目次
・株価はファンダメンタルズに回帰
・米国経済指標の短期的な振れに一喜一憂しない
・米国主要企業は二桁増益へ
・中国政府の断続的な景気対策
・日本では緩やかな利上げならば受け入れられる
・日本株の評価が高まる余地は十分ある

株価はファンダメンタルズに回帰

米国S&P500指数は史上最高値の更新が続いています。我々は、株価はボラティリティー(変動率)の高い状況から、実体経済や企業業績などのファンダメンタルズ(経済の基礎的条件)に沿うものに回帰するとみてきました。米国市場は、概ね良好な経済指標の発表が続く中で、このトレンドに戻ってきたとみます。日本市場は、ボラティリティーの低下に時間がかかっていますが、政治・経済の様々なイベントをこなしつつ、いずれこのトレンドに回帰するとみます。

米国経済指標の短期的な振れに一喜一憂しない

米国では時折り発表される弱い経済指標などにより、景気減速懸念が台頭する場面が散見されます。
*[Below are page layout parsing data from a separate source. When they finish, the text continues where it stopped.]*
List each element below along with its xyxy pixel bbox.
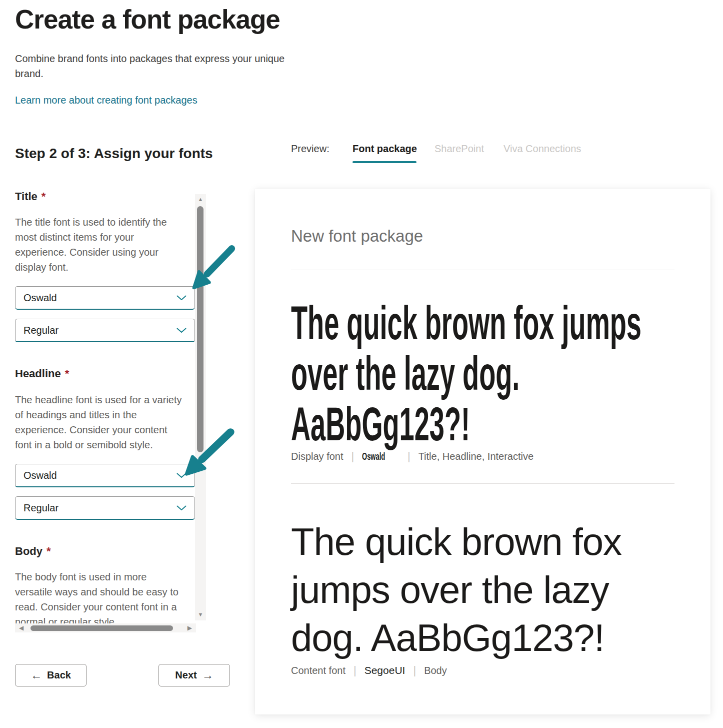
tab-sharepoint[interactable]: SharePoint (434, 143, 484, 155)
sample-text: AaBbGg123?! (291, 399, 470, 449)
preview-card: New font package The quick brown fox jum… (255, 189, 710, 714)
description-line: of headings and titles in the (15, 407, 182, 422)
description-line: display font. (15, 260, 167, 275)
meta-separator: | (354, 664, 356, 677)
description-line: versatile ways and should be easy to (15, 584, 196, 599)
step-heading: Step 2 of 3: Assign your fonts (15, 146, 213, 162)
preview-label: Preview: (291, 143, 330, 155)
page-title: Create a font package (15, 4, 280, 35)
body-description: The body font is used in more versatile … (15, 569, 196, 624)
body-field-label: Body* (15, 545, 51, 558)
headline-description: The headline font is used for a variety … (15, 392, 182, 452)
meta-separator: | (352, 450, 354, 463)
back-button[interactable]: ← Back (15, 664, 86, 686)
meta-role: Content font (291, 665, 346, 676)
scroll-right-icon[interactable]: ▶ (188, 623, 192, 632)
learn-more-link[interactable]: Learn more about creating font packages (15, 95, 198, 106)
required-marker: * (42, 190, 46, 203)
content-font-sample: The quick brown fox jumps over the lazy … (291, 518, 622, 662)
title-field-label: Title* (15, 190, 46, 203)
page-subtitle: Combine brand fonts into packages that e… (15, 51, 315, 81)
headline-field-label: Headline* (15, 367, 69, 380)
sample-line: dog. AaBbGg123?! (291, 614, 622, 662)
headline-font-dropdown[interactable]: Oswald (15, 464, 195, 487)
horizontal-scrollbar[interactable]: ◀ ▶ (15, 623, 196, 632)
sample-line: over the lazy dog. (291, 348, 723, 399)
horizontal-scrollbar-thumb[interactable] (30, 625, 173, 631)
description-line: The title font is used to identify the (15, 215, 167, 230)
meta-font-name: SegoeUI (364, 664, 406, 676)
title-font-dropdown[interactable]: Oswald (15, 286, 195, 310)
required-marker: * (46, 545, 51, 557)
back-arrow-icon: ← (30, 669, 42, 681)
vertical-scrollbar-thumb[interactable] (197, 206, 204, 452)
divider (291, 483, 674, 484)
scroll-down-icon[interactable]: ▼ (195, 610, 206, 618)
sample-text: over the lazy dog. (291, 348, 520, 399)
meta-font-name: Oswald (362, 450, 400, 462)
vertical-scrollbar[interactable]: ▲ ▼ (195, 194, 206, 620)
chevron-down-icon (176, 328, 186, 333)
chevron-down-icon (176, 295, 186, 301)
description-line: normal or regular style. (15, 614, 196, 624)
sample-line: The quick brown fox (291, 518, 622, 566)
headline-font-value: Oswald (24, 470, 176, 481)
description-line: experience. Consider using your (15, 245, 167, 260)
sample-line: AaBbGg123?! (291, 399, 723, 449)
title-style-dropdown[interactable]: Regular (15, 319, 195, 342)
headline-style-value: Regular (24, 502, 176, 514)
sample-line: The quick brown fox jumps (291, 298, 723, 348)
description-line: font in a bold or semibold style. (15, 437, 182, 452)
sample-text: The quick brown fox jumps (291, 298, 642, 348)
description-line: read. Consider your content font in a (15, 599, 196, 614)
back-button-label: Back (47, 669, 71, 681)
font-package-name: New font package (291, 227, 423, 246)
scroll-left-icon[interactable]: ◀ (19, 623, 24, 632)
sample-line: jumps over the lazy (291, 566, 622, 614)
content-font-meta: Content font | SegoeUI | Body (291, 664, 447, 677)
display-font-meta: Display font | Oswald | Title, Headline,… (291, 450, 534, 463)
title-style-value: Regular (24, 325, 176, 336)
description-line: The body font is used in more (15, 569, 196, 584)
title-font-value: Oswald (24, 292, 176, 304)
title-description: The title font is used to identify the m… (15, 215, 167, 275)
meta-font-name-text: Oswald (362, 450, 385, 462)
next-button[interactable]: Next → (158, 664, 230, 686)
meta-usages: Title, Headline, Interactive (418, 451, 534, 462)
meta-separator: | (413, 664, 416, 677)
description-line: The headline font is used for a variety (15, 392, 182, 407)
meta-role: Display font (291, 451, 344, 462)
tab-viva-connections[interactable]: Viva Connections (504, 143, 581, 155)
active-tab-indicator (352, 161, 416, 163)
chevron-down-icon (176, 473, 186, 478)
title-label-text: Title (15, 190, 38, 203)
headline-label-text: Headline (15, 367, 61, 380)
tab-font-package[interactable]: Font package (352, 143, 417, 155)
description-line: most distinct items for your (15, 230, 167, 245)
required-marker: * (65, 367, 70, 380)
meta-separator: | (408, 450, 410, 463)
meta-usages: Body (424, 665, 447, 676)
next-arrow-icon: → (202, 669, 214, 681)
description-line: experience. Consider your content (15, 422, 182, 437)
body-label-text: Body (15, 545, 42, 557)
divider (291, 270, 674, 270)
headline-style-dropdown[interactable]: Regular (15, 496, 195, 520)
scroll-up-icon[interactable]: ▲ (195, 195, 206, 203)
next-button-label: Next (175, 669, 196, 681)
display-font-sample: The quick brown fox jumps over the lazy … (291, 298, 723, 449)
chevron-down-icon (176, 505, 186, 511)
しかし、全体としては概ね良好な経済指標が続いており、実体経済はFOMCメンバーの見通しよりも、良好な状況にあるとみられます。港湾ストやハリケーンなどのかく乱要因はありますが、経済指標の発表における一時的な要因に一喜一憂する必要は無いでしょう。米国家計の債務や信用リスクの状況などから判断して、スパイラル的な景気悪化リスクは限定的です。利下げが進めば、住宅投資や消費が復調し、景気の下支えになると期待されます。

米国主要企業は二桁増益へ

米国市場参加者の金利観は、中長期では良好な経済環境が続くとの見方から、長期金利は安定化し、FRBの利下げにより短期金利は低下し、金利の正常化が進むとみられます。大統領・上下院議会選挙の結果によっては、経済政策の方針が変わることもあり得ますが、企業業績の拡大は変わらないとみます。2024年7-9月期は一時的に増益率が減速するものの、AIビジネスの拡大などが業績を支え、2025年にかけて主要企業は二桁増益が続くでしょう

中国政府の断続的な景気対策

ユーロ圏では景気下振れ懸念が強まっており、ECBは連続利下げへと利下げペースを加速させました。中国でも景気減速が強まっており、中国政府は、利下げや預金準備率の引き下げなどの金融緩和を含む、景気対策を断続的に発表しています

日本では緩やかな利上げならば受け入れられる

日本では輸出に中国の景気減速が影を落としているものの、インバウンド需要の拡大や企業の値上げによる収益性の改善などが進み、大企業の業況は概ね良好です。連合は、2025年の春闘に向けて、再び5%を上回る賃上げ方針を示しました。賃金上昇と物価の安定への信頼感が増せば、日銀による追加利上げが視野に入るとみられます。金融市場は2026年末にかけても政策金利は1%未満という緩やかな利上げを想定しています。長期金利を含めて金利上昇ペースが緩やかなものにとどまれば、景気の下押し圧力は限定的でしょう

日本株の評価が高まる余地は十分ある

総選挙の結果が注目されますが、石破首相は金融市場の関心の高い政策に配慮するよう、発言が変化しています。急激な円高が一服し、為替が企業業績の下方修正リスクとなる懸念は低下しています。主要企業の業績拡大は続いており、バリュエーション(株価に基づく企業価値評価)に割高感は無く、PBR(株価純資産倍率)やPER(株価収益率)の上昇余地は十分あります。野村證券は、2025年末の日経平均株価の予想を42,000円としています

投資戦略については、米国で良好な経済環境と業績拡大が続くならば、米主要株価指数の史上最高値更新は続くとみます。中国景気への懸念などはありますが、総選挙などのイベントを消化しつつ、日本株も主要企業の史上最高益更新への信頼感が高まれば、業績拡大の趨勢に回帰するとみます

(野村證券投資情報部 小髙 貴久)

※野村證券投資情報部「Nomura 21 Global 11月号」(発行日:2024年10月21日)「投資戦略の概要」より
※掲載している画像はイメージです。